> **Structured page parsing data**:

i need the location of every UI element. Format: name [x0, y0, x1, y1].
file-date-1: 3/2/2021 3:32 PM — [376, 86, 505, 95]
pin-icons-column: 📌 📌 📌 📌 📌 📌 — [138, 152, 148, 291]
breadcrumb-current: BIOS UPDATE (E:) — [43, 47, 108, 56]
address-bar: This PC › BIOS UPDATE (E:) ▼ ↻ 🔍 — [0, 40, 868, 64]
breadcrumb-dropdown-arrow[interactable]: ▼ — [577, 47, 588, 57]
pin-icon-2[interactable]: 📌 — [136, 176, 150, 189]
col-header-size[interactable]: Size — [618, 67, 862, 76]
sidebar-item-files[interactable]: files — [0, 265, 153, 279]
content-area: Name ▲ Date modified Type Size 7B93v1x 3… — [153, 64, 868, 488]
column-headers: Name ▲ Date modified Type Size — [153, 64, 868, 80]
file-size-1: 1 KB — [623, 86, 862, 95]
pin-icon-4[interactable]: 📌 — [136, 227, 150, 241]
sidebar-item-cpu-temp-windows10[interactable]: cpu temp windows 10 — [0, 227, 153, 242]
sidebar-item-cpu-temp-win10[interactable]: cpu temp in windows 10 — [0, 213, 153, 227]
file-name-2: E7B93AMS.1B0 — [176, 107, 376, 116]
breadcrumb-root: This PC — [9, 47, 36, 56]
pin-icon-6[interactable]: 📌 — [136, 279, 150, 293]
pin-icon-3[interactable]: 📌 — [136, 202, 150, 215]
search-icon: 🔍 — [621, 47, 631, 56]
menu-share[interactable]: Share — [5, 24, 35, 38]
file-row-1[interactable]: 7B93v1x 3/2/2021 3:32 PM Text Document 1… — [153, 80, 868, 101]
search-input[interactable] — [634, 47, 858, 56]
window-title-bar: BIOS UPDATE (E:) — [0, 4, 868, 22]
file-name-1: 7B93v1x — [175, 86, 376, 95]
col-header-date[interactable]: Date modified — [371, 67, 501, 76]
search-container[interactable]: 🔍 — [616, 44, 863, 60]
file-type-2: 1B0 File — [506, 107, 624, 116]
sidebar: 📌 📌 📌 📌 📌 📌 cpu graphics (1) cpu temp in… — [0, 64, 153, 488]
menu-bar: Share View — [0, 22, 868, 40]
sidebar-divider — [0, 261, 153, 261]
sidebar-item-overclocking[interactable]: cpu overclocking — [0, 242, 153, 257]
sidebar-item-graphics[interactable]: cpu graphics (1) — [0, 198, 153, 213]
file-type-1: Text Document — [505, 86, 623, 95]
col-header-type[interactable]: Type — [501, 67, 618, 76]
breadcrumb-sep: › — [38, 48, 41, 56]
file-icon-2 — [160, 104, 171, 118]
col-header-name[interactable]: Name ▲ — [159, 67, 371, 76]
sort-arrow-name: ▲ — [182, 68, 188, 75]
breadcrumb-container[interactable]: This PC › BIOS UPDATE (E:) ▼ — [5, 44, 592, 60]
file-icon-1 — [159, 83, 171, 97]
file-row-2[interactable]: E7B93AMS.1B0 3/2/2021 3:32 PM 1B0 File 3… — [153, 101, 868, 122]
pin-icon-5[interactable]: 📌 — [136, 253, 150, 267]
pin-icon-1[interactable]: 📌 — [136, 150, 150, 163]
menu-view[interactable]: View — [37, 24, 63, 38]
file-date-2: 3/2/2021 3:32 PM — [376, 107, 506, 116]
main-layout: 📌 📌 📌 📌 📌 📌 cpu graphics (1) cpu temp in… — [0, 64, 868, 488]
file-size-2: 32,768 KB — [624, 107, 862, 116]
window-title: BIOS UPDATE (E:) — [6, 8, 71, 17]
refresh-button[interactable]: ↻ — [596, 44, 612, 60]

> **Your task**: For every entry in the records above, write an exact copy.

> **Solution to the problem**:
i need the location of every UI element. Format: name [x0, y0, x1, y1].
file-date-1: 3/2/2021 3:32 PM — [376, 86, 505, 95]
pin-icons-column: 📌 📌 📌 📌 📌 📌 — [138, 152, 148, 291]
breadcrumb-current: BIOS UPDATE (E:) — [43, 47, 108, 56]
address-bar: This PC › BIOS UPDATE (E:) ▼ ↻ 🔍 — [0, 40, 868, 64]
breadcrumb-dropdown-arrow[interactable]: ▼ — [577, 47, 588, 57]
pin-icon-2[interactable]: 📌 — [136, 176, 150, 189]
col-header-size[interactable]: Size — [618, 67, 862, 76]
sidebar-item-files[interactable]: files — [0, 265, 153, 279]
content-area: Name ▲ Date modified Type Size 7B93v1x 3… — [153, 64, 868, 488]
column-headers: Name ▲ Date modified Type Size — [153, 64, 868, 80]
file-size-1: 1 KB — [623, 86, 862, 95]
pin-icon-4[interactable]: 📌 — [136, 227, 150, 241]
sidebar-item-cpu-temp-windows10[interactable]: cpu temp windows 10 — [0, 227, 153, 242]
sidebar-item-cpu-temp-win10[interactable]: cpu temp in windows 10 — [0, 213, 153, 227]
file-name-2: E7B93AMS.1B0 — [176, 107, 376, 116]
breadcrumb-root: This PC — [9, 47, 36, 56]
pin-icon-6[interactable]: 📌 — [136, 279, 150, 293]
pin-icon-3[interactable]: 📌 — [136, 202, 150, 215]
search-icon: 🔍 — [621, 47, 631, 56]
menu-share[interactable]: Share — [5, 24, 35, 38]
file-row-1[interactable]: 7B93v1x 3/2/2021 3:32 PM Text Document 1… — [153, 80, 868, 101]
search-input[interactable] — [634, 47, 858, 56]
window-title-bar: BIOS UPDATE (E:) — [0, 4, 868, 22]
file-name-1: 7B93v1x — [175, 86, 376, 95]
col-header-date[interactable]: Date modified — [371, 67, 501, 76]
search-container[interactable]: 🔍 — [616, 44, 863, 60]
file-type-2: 1B0 File — [506, 107, 624, 116]
sidebar: 📌 📌 📌 📌 📌 📌 cpu graphics (1) cpu temp in… — [0, 64, 153, 488]
menu-bar: Share View — [0, 22, 868, 40]
sidebar-divider — [0, 261, 153, 261]
sidebar-item-overclocking[interactable]: cpu overclocking — [0, 242, 153, 257]
sidebar-item-graphics[interactable]: cpu graphics (1) — [0, 198, 153, 213]
file-type-1: Text Document — [505, 86, 623, 95]
col-header-type[interactable]: Type — [501, 67, 618, 76]
breadcrumb-sep: › — [38, 48, 41, 56]
file-icon-2 — [160, 104, 171, 118]
col-header-name[interactable]: Name ▲ — [159, 67, 371, 76]
sort-arrow-name: ▲ — [182, 68, 188, 75]
breadcrumb-container[interactable]: This PC › BIOS UPDATE (E:) ▼ — [5, 44, 592, 60]
file-icon-1 — [159, 83, 171, 97]
file-row-2[interactable]: E7B93AMS.1B0 3/2/2021 3:32 PM 1B0 File 3… — [153, 101, 868, 122]
pin-icon-5[interactable]: 📌 — [136, 253, 150, 267]
pin-icon-1[interactable]: 📌 — [136, 150, 150, 163]
menu-view[interactable]: View — [37, 24, 63, 38]
file-date-2: 3/2/2021 3:32 PM — [376, 107, 506, 116]
main-layout: 📌 📌 📌 📌 📌 📌 cpu graphics (1) cpu temp in… — [0, 64, 868, 488]
file-size-2: 32,768 KB — [624, 107, 862, 116]
window-title: BIOS UPDATE (E:) — [6, 8, 71, 17]
refresh-button[interactable]: ↻ — [596, 44, 612, 60]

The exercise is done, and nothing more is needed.